# Work to complete
Copy out and return the lines from the one holding "Синій колір означає" to the end of the listing below, both included, omitting the pictures.

# Records
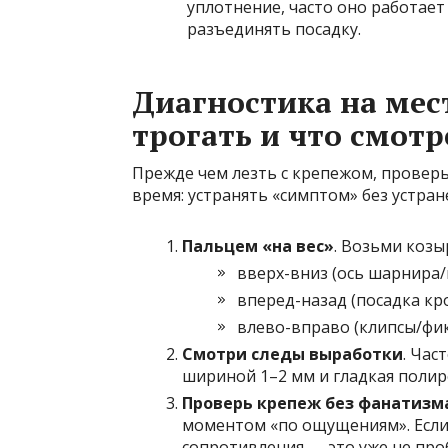
уплотнение, часто оно работает
разъединять посадку.
Диагностика на мест
трогать и что смотр
Прежде чем лезть с крепежом, проверь 
время: устранять «симптом» без устра
Пальцем «на вес»
. Возьми козы
вверх-вниз (ось шарнира/
вперед-назад (посадка к
влево-вправо (клипсы/фи
Смотри следы выработки
. Час
шириной 1–2 мм и гладкая полир
Проверь крепеж без фанатизм
моментом «по ощущениям». Если 
сопротивления — это уже не про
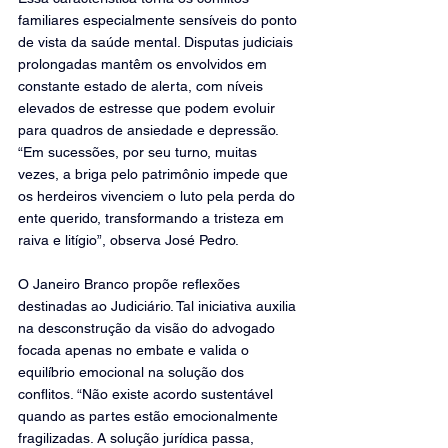
familiares especialmente sensíveis do ponto 
de vista da saúde mental. Disputas judiciais 
prolongadas mantêm os envolvidos em 
constante estado de alerta, com níveis 
elevados de estresse que podem evoluir 
para quadros de ansiedade e depressão. 
“Em sucessões, por seu turno, muitas 
vezes, a briga pelo patrimônio impede que 
os herdeiros vivenciem o luto pela perda do 
ente querido, transformando a tristeza em 
raiva e litígio”, observa José Pedro.
O Janeiro Branco propõe reflexões 
destinadas ao Judiciário. Tal iniciativa auxilia 
na desconstrução da visão do advogado 
focada apenas no embate e valida o 
equilíbrio emocional na solução dos 
conflitos. “Não existe acordo sustentável 
quando as partes estão emocionalmente 
fragilizadas. A solução jurídica passa, 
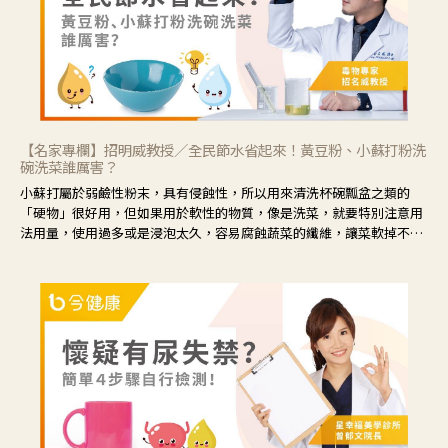
【名家專欄】招明威教授／全民節水省起來！黃豆粉、小蘇打粉洗
碗洗菜誰厲害？
小蘇打屬於弱鹼性粉末，具有侵蝕性，所以用來清洗杯碗瓢盆之類的
「硬物」很好用，但如果用於軟性的物質，像是洗菜，就要特別注意用
法用量，使用過多或是浸泡太久，容易腐蝕蔬菜的纖維，讓菜軟掉不清
脆。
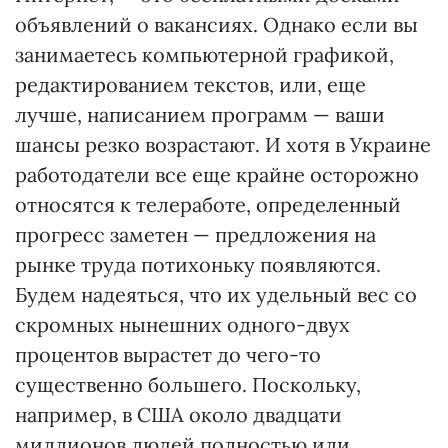
объявлений о вакансиях. Однако если вы
занимаетесь компьютерной графикой,
редактированием текстов, или, еще
лучше, написанием программ — ваши
шансы резко возрастают. И хотя в Украине
работодатели все еще крайне осторожно
относятся к телеработе, определенный
прогресс заметен — предложения на
рынке труда потихоньку появляются.
Будем надеяться, что их удельный вес со
скромных нынешних одного-двух
процентов вырастет до чего-то
существенно большего. Поскольку,
например, в США около двадцати
миллионов людей полностью или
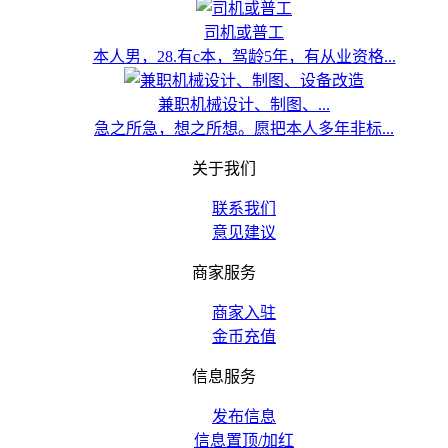
司机或普工
本人男，28.有c本，驾龄5年，有从业资格...
兼职机械设计、制图、...
急之所急，想之所想。愿把本人多年非标...
关于我们
联系我们
意见建议
商家服务
商家入驻
金币充值
信息服务
发布信息
信息置顶/加红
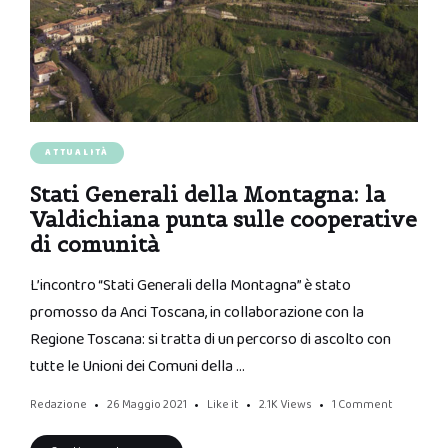
ATTUALITÀ
Stati Generali della Montagna: la
Valdichiana punta sulle cooperative
di comunità
L’incontro “Stati Generali della Montagna” è stato
promosso da Anci Toscana, in collaborazione con la
Regione Toscana: si tratta di un percorso di ascolto con
tutte le Unioni dei Comuni della …
Redazione
26 Maggio 2021
Like it
2.1K
Views
1 Comment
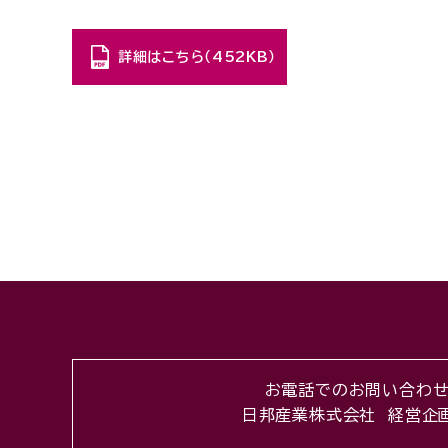
詳細はこちら（452KB）
お電話でのお問い合わ
日邦産業株式会社 経営企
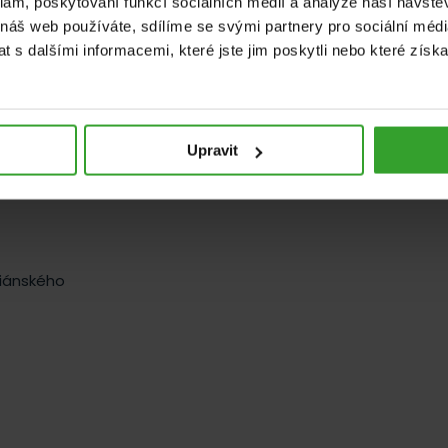
klam, poskytování funkcí sociálních médií a analýze naší návšt
 náš web používáte, sdílíme se svými partnery pro sociální média
 ostropestřce s vysokým obsahem silymarinu
pro zdravá 
 s dalšími informacemi, které jste jim poskytli nebo které získa
používá k podpoře detoxikace jater, ochraně jaterních buněk
 může přispívat k lepší kontrole hladiny cukru v krvi, zlepšen
Upravit
riánského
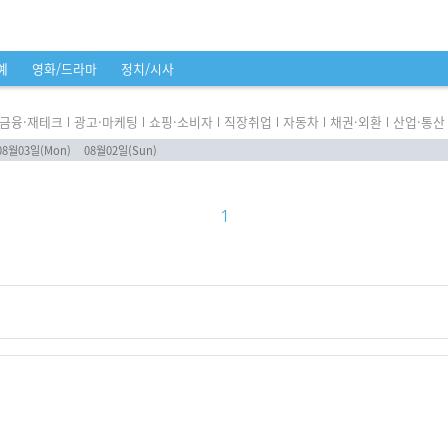
예
영화/드라마
정치/시사
금융·재테크
광고·마케팅
쇼핑·소비자
직장취업
자동차
채권·외환
산업·통산
08월03일(Mon)
08월02일(Sun)
1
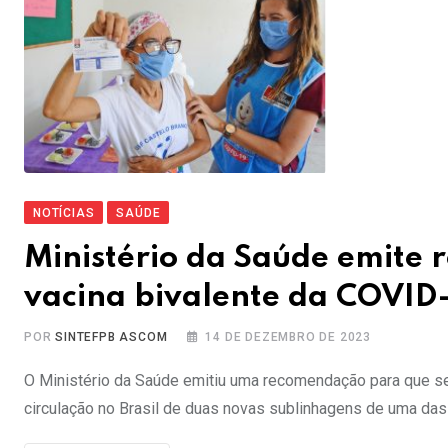
NOTÍCIAS
SAÚDE
Ministério da Saúde emite 
vacina bivalente da COVID
POR
SINTEFPB ASCOM
14 DE DEZEMBRO DE 2023
O Ministério da Saúde emitiu uma recomendação para que sej
circulação no Brasil de duas novas sublinhagens de uma das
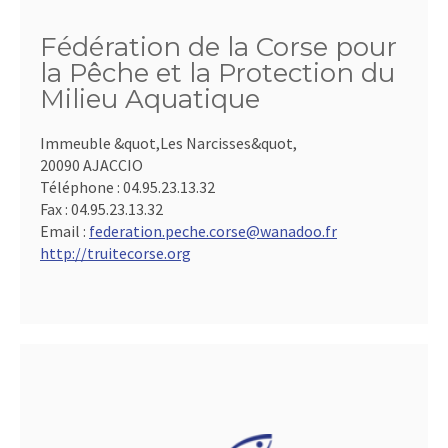
Fédération de la Corse pour
la Pêche et la Protection du
Milieu Aquatique
Immeuble &quot,Les Narcisses&quot,
20090 AJACCIO
Téléphone :
04.95.23.13.32
Fax :
04.95.23.13.32
Email :
federation.peche.corse@wanadoo.fr
http://truitecorse.org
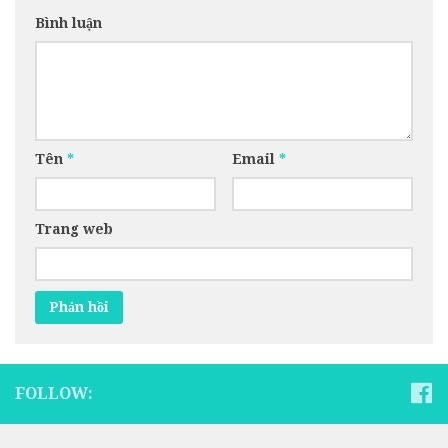
Bình luận
Tên
*
Email
*
Trang web
FOLLOW:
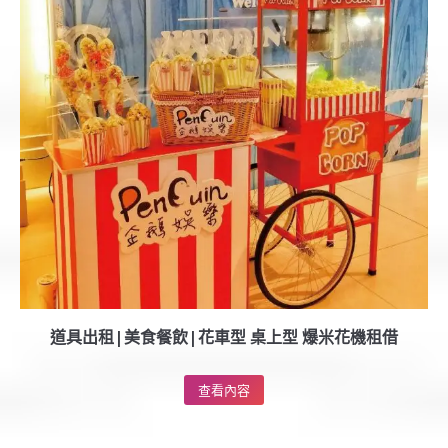
道具出租|美食餐飲|花車型 桌上型 爆米花機租借
查看內容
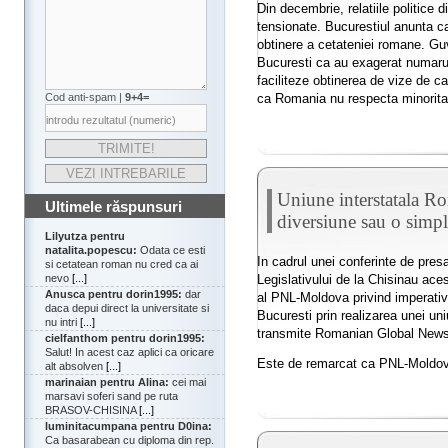
Din decembrie, relatiile politice
tensionate. Bucurestiul anunta ca
obtinere a cetateniei romane. Guv
Bucuresti ca au exagerat numarul
faciliteze obtinerea de vize de c
ca Romania nu respecta minoritat
Cod anti-spam |
9+4=
Uniune interstatala 
Ultimele răspunsuri
diversiune sau o simpl
Lilyutza pentru
natalita.popescu:
Odata ce esti
In cadrul unei conferinte de pres
si cetatean roman nu cred ca ai
Legislativului de la Chisinau ace
nevo
[...]
Anusca pentru dorin1995:
dar
al PNL-Moldova privind imperativul
daca depui direct la universitate si
Bucuresti prin realizarea unei u
nu intri
[...]
transmite Romanian Global News
cielfanthom pentru dorin1995:
Salut! In acest caz aplici ca oricare
Este de remarcat ca PNL-Moldova
alt absolven
[...]
marinaian pentru Alina:
cei mai
marsavi soferi sand pe ruta
BRASOV-CHISINA
[...]
luminitacumpana pentru D0ina:
Ca basarabean cu diploma din rep.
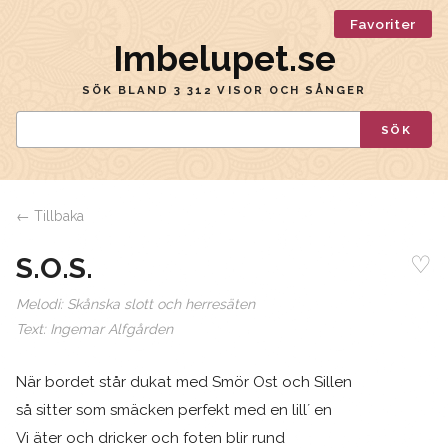
Favoriter
Imbelupet.se
SÖK BLAND 3 312 VISOR OCH SÅNGER
SÖK
← Tillbaka
♡
S.O.S.
Melodi:
Skånska slott och herresäten
Text:
Ingemar Alfgården
När bordet står dukat med Smör Ost och Sillen
så sitter som smäcken perfekt med en lill´ en
Vi äter och dricker och foten blir rund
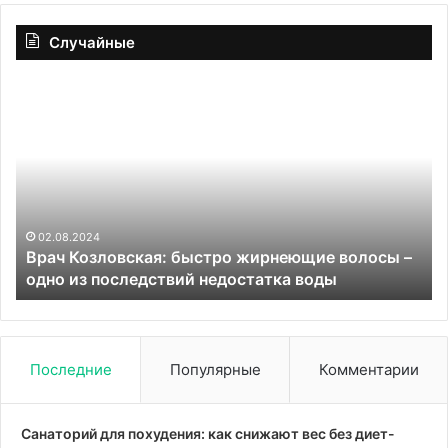
Случайные
Врач
Ка
Козловская:
на
быстро
же
жирнеющие
ес
волосы
ж
–
пу
одно
вы
из
02.08.2024
Врач Козловская: быстро жирнеющие волосы –
последствий
одно из последствий недостатка воды
недостатка
воды
Последние
Популярные
Комментарии
Санаторий для похудения: как снижают вес без диет-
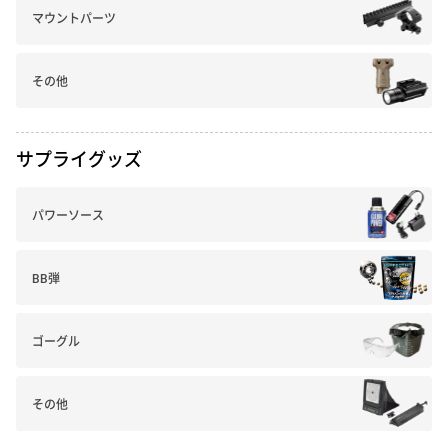
マウントパーツ
その他
サプライグッズ
パワーソース
BB弾
ゴーグル
その他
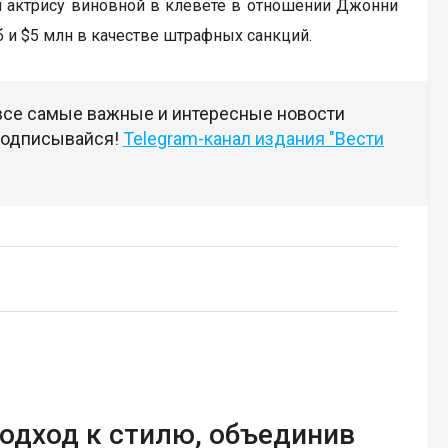
и актрису виновной в клевете в отношении Джонни
 и $5 млн в качестве штрафных санкций.
 все самые важные и интересные новости
 подписывайся!
Telegram-канал издания "Вести
одход к стилю, объединив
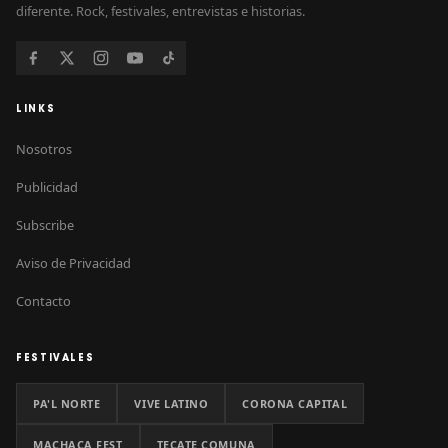
diferente. Rock, festivales, entrevistas e historias.
LINKS
Nosotros
Publicidad
Subscribe
Aviso de Privacidad
Contacto
FESTIVALES
PA'L NORTE
VIVE LATINO
CORONA CAPITAL
MACHACA FEST
TECATE COMUNA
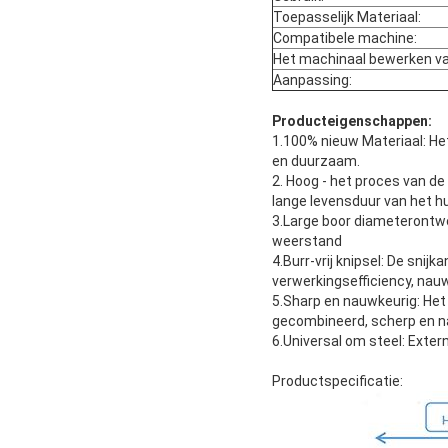
Toepasselijk Materiaal:
Compatibele machine:
Het machinaal bewerken va
Aanpassing:
Producteigenschappen:
1.100% nieuw Materiaal: Het
en duurzaam.
2. Hoog - het proces van de
lange levensduur van het h
3.Large boor diameterontwer
weerstand
4.Burr-vrij knipsel: De sni
verwerkingsefficiency, na
5.Sharp en nauwkeurig: Het
gecombineerd, scherp en 
6.Universal om steel: Exter
Productspecificatie:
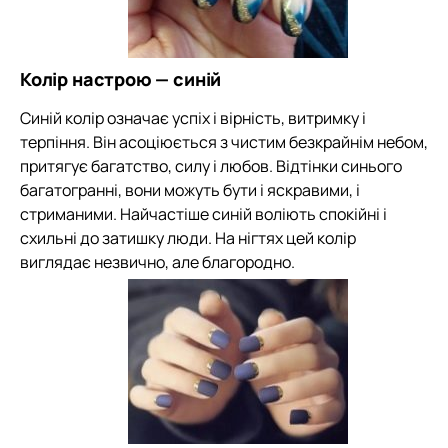
Колір настрою — синій
Синій колір означає успіх і вірність, витримку і
терпіння. Він асоціюється з чистим безкрайнім небом,
притягує багатство, силу і любов. Відтінки синього
багатогранні, вони можуть бути і яскравими, і
стриманими. Найчастіше синій воліють спокійні і
схильні до затишку люди. На нігтях цей колір
виглядає незвично, але благородно.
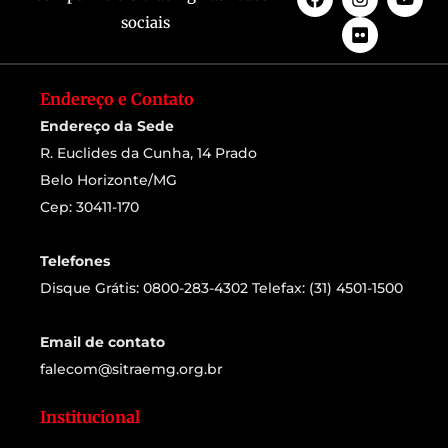
sociais
Endereço e Contato
Endereço da Sede
R. Euclides da Cunha, 14 Prado
Belo Horizonte/MG
Cep: 30411-170
Telefones
Disque Grátis: 0800-283-4302 Telefax: (31) 4501-1500
Email de contato
falecom@sitraemg.org.br
Institucional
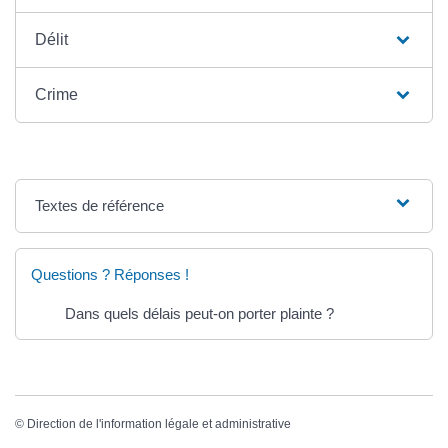
Délit
Crime
Textes de référence
Questions ? Réponses !
Dans quels délais peut-on porter plainte ?
©
Direction de l'information légale et administrative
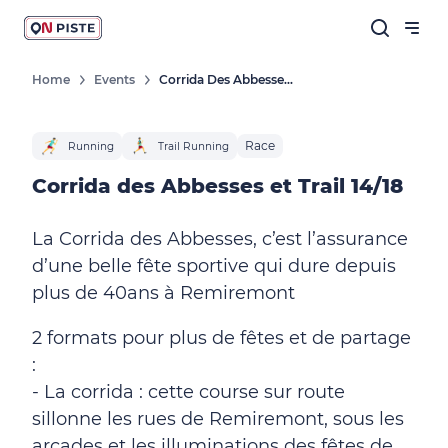
Home
Events
Corrida Des Abbesses Et Trail 14/18
Race
Running
Trail Running
Corrida des Abbesses et Trail 14/18
La Corrida des Abbesses, c’est l’assurance
d’une belle fête sportive qui dure depuis
plus de 40ans à Remiremont
2 formats pour plus de fêtes et de partage
:
- La corrida : cette course sur route
sillonne les rues de Remiremont, sous les
arcades et les illuminations des fêtes de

# Task solution
Синій колір означає успіх і вірність, витримку і
терпіння. Він асоціюється з чистим безкрайнім небом,
притягує багатство, силу і любов. Відтінки синього
багатогранні, вони можуть бути і яскравими, і
стриманими. Найчастіше синій воліють спокійні і
схильні до затишку люди. На нігтях цей колір
виглядає незвично, але благородно.
sociais
Endereço e Contato
Endereço da Sede
R. Euclides da Cunha, 14 Prado
Belo Horizonte/MG
Cep: 30411-170
Telefones
Disque Grátis: 0800-283-4302 Telefax: (31) 4501-1500
Email de contato
falecom@sitraemg.org.br
Institucional
Délit
Crime
Textes de référence
Questions ? Réponses !
Dans quels délais peut-on porter plainte ?
©
Direction de l'information légale et administrative
Home
Events
Corrida Des Abbesses Et Trail 14/18
Race
Running
Trail Running
Corrida des Abbesses et Trail 14/18
La Corrida des Abbesses, c’est l’assurance
d’une belle fête sportive qui dure depuis
plus de 40ans à Remiremont
2 formats pour plus de fêtes et de partage
:
- La corrida : cette course sur route
sillonne les rues de Remiremont, sous les
arcades et les illuminations des fêtes de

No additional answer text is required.